Functional analysis of galectins has taken great strides by testing proteins individually, with a focus on Gal-1 and -3. Since systematic expression profiling is teaching us the lesson of co-expression of galectins building a network, for example in embryogenesis [31] or in the pathogenesis of osteoarthritis [32], we reasoned that i) assays with galectins in combination may reveal evidence for cross-talk among these proteins to understand the full spectrum of their physiological significance, and ii) the documented possibility of heterodimer formation may have a functional impact.

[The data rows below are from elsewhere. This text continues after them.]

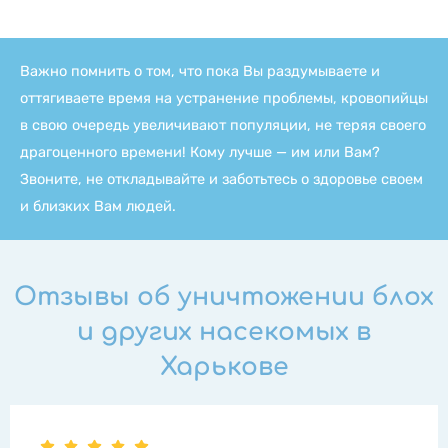
Важно помнить о том, что пока Вы раздумываете и
оттягиваете время на устранение проблемы, кровопийцы
в свою очередь увеличивают популяции, не теряя своего
драгоценного времени! Кому лучше — им или Вам?
Звоните, не откладывайте и заботьтесь о здоровье своем
и близких Вам людей.
Отзывы об уничтожении блох
и других насекомых в
Харькове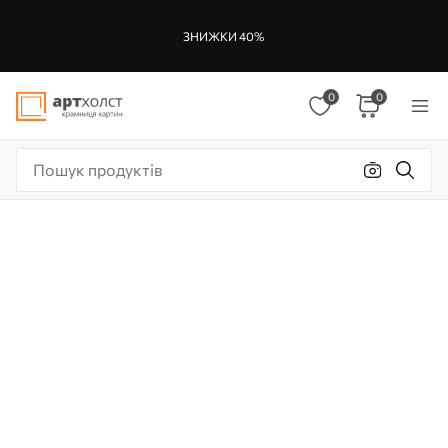
ЗНИЖКИ 40%
0
0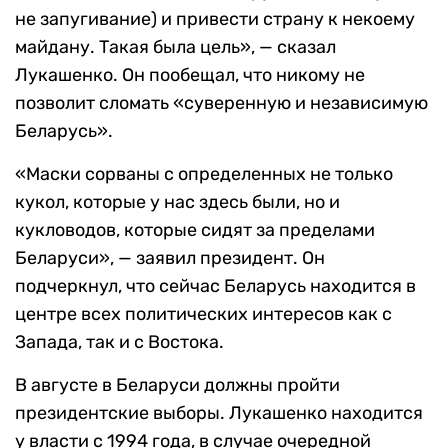
не запугивание) и привести страну к некоему
майдану. Такая была цель», — сказал
Лукашенко. Он пообещал, что никому не
позволит сломать «суверенную и независимую
Беларусь».
«Маски сорваны с определенных не только
кукол, которые у нас здесь были, но и
кукловодов, которые сидят за пределами
Беларуси», — заявил президент. Он
подчеркнул, что сейчас Беларусь находится в
центре всех политических интересов как с
Запада, так и с Востока.
В августе в Беларуси должны пройти
президентские выборы. Лукашенко находится
у власти с 1994 года, в случае очередной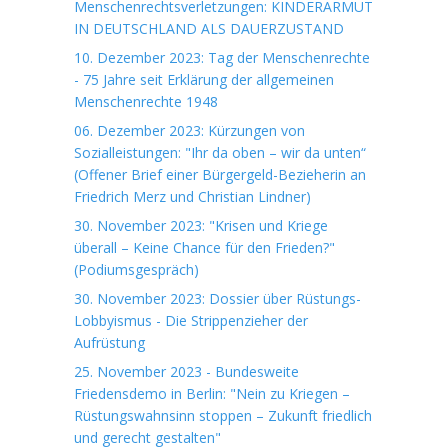
Menschenrechtsverletzungen: KINDERARMUT
IN DEUTSCHLAND ALS DAUERZUSTAND
10. Dezember 2023: Tag der Menschenrechte
- 75 Jahre seit Erklärung der allgemeinen
Menschenrechte 1948
06. Dezember 2023: Kürzungen von
Sozialleistungen: "Ihr da oben – wir da unten“
(Offener Brief einer Bürgergeld-Bezieherin an
Friedrich Merz und Christian Lindner)
30. November 2023: "Krisen und Kriege
überall – Keine Chance für den Frieden?"
(Podiumsgespräch)
30. November 2023: Dossier über Rüstungs-
Lobbyismus - Die Strippenzieher der
Aufrüstung
25. November 2023 - Bundesweite
Friedensdemo in Berlin: "Nein zu Kriegen –
Rüstungswahnsinn stoppen – Zukunft friedlich
und gerecht gestalten"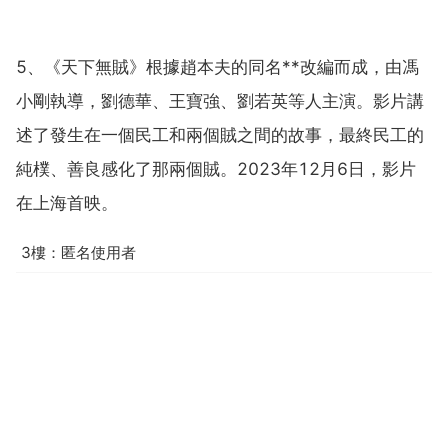
5、《天下無賊》根據趙本夫的同名**改編而成，由馮
小剛執導，劉德華、王寶強、劉若英等人主演。影片講
述了發生在一個民工和兩個賊之間的故事，最終民工的
純樸、善良感化了那兩個賊。2023年12月6日，影片
在上海首映。
3樓：匿名使用者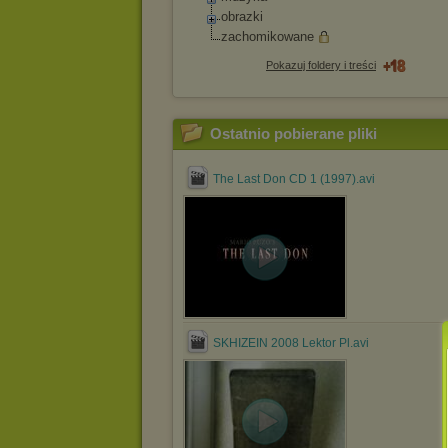
obrazki
zachomikowane
Pokazuj foldery i treści
Ostatnio pobierane pliki
The Last Don CD 1 (1997).avi
SKHIZEIN 2008 Lektor Pl.avi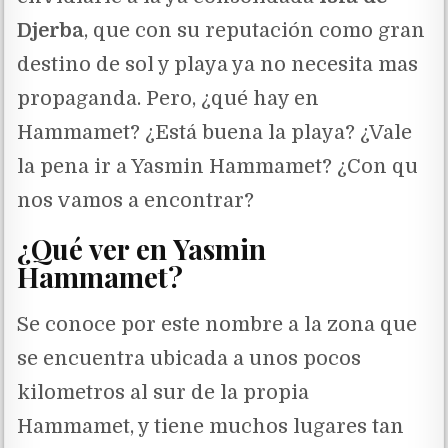
Djerba
, que con su reputación como gran
destino de sol y playa ya no necesita mas
propaganda. Pero, ¿qué hay en
Hammamet? ¿Está buena la playa? ¿Vale
la pena ir a Yasmin Hammamet? ¿Con qu
nos vamos a encontrar?
¿Qué ver en Yasmin
Hammamet?
Se conoce por este nombre a la zona que
se encuentra ubicada a unos pocos
kilometros al sur de la propia
Hammamet, y tiene muchos lugares tan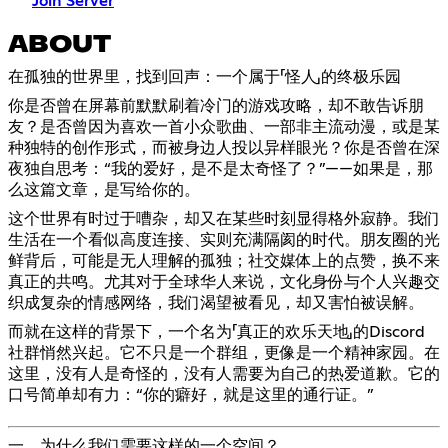
Join Server
ABOUT
在孤独的世界里，找到回声：一个属于「怪人」的终极乐园
你是否曾在屏幕前默默刷着冷门的游戏攻略，却不敢告诉朋
友？是否曾因为喜欢一首小众歌曲、一部非主流动漫，或是某
种独特的创作形式，而被身边人投以异样眼光？你是否曾在深
夜独自思考：“我的爱好，是不是太奇怪了？”——如果是，那
么这篇文章，是写给你的。
这个世界有时过于嘈杂，却又在某些时刻显得格外寂静。我们
生活在一个看似高度连接、实则充满隔阂的时代。朋友圈的光
鲜背后，可能是无人理解的孤独；社交媒体上的点赞，换不来
真正的共鸣。尤其对于全球华人来说，文化身份与个人兴趣交
织成复杂的情感网络，我们渴望被看见，却又害怕被误解。
而就在这样的背景下，一个名为「真正的欢乐天地」的Discord
社群悄然兴起。它不只是一个群组，更像是一个精神家园。在
这里，没有人是奇怪的，没有人需要为自己的热爱道歉。它的
口号简单却有力：“你的癖好，就是这里的通行证。”
一、为什么我们需要这样的一个空间？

The results presented in this report bring to light greater than additive effects when testing specific galectins known to engage in heterodimer formation in binary combinations. Evidently, a local co-expression, as simulated by our mixtures, may well elicit such so far unexpected consequences, hereby providing a new direction to further research. On the structural level, the availability of galectin CRDs (by proteolytic truncation for Gal-3 or a molecular switch for Gal-7 [33]) and the dynamic in situ generation of galectin heterodimers favor assembly of new functional galectin entities in distinct microenvironments, e.g. in inflamed tissue rich in protease activity to turn full-length Gal-3 into the Gal-3 CRD. What at first may have sounded far-fetched (i.e. to consider co-expression as a playground for realizing new modular permutations) has recently received a structural basis from NMR- and MD-based studies [9].

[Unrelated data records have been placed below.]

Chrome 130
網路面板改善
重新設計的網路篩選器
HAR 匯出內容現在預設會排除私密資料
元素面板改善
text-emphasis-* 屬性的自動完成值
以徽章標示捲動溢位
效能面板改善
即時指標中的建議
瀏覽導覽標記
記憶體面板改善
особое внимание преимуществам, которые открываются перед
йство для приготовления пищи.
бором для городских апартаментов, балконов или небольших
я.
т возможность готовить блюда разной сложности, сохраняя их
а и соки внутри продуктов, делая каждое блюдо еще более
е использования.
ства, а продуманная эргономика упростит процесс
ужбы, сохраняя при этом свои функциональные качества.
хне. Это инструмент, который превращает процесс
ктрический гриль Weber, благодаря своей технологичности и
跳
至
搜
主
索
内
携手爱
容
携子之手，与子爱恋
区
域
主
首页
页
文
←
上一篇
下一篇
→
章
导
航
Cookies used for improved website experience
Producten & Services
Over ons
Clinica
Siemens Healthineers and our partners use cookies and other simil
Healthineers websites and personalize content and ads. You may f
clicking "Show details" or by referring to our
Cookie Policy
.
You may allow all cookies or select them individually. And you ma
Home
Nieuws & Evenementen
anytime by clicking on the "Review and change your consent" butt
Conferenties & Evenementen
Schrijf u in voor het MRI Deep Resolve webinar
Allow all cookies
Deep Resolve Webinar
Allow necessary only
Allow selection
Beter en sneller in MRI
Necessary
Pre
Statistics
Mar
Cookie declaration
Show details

Overall, the use of cell-based assays in the present study indicates that pairwise mixtures of Gal-1, Gal-3, and Gal-7 synergistically modulate galectin-mediated function. Two explanations are plausible: 1) each galectin in the pair binds to its own glyco-conjugate “receptor” on the cell surface to elicit a concerted response, or 2) the pair of galectins forms hetero-oligomers which function as a unit. We favor the later explanation, because it parallels our earlier reports on CXC and CC chemokines in which these effector molecules interact physically and function as heterodimers [[34], [35], [36], [37], [38], [39]]. Therefore, the network expression of galectins, like chemokines before them, leads to functional cooperation. When present as mixtures in vivo, heterodimers are likely to form under certain circumstances and thereby become a new topic for functional analysis, especially if the parental galectins (such as Gal-1, -3 or -7) trigger distinct effects or cascades toward a certain cellular response. Proceeding from engineering of covalently-linked (non-dissociable) homodimers of proto-type galectins [40] to producing the corresponding panel of heterodimers for Gal-1 and -7, is therefore in progress in our laboratories.

Declaration of competing interest

The authors declare that they have no conflict of interests.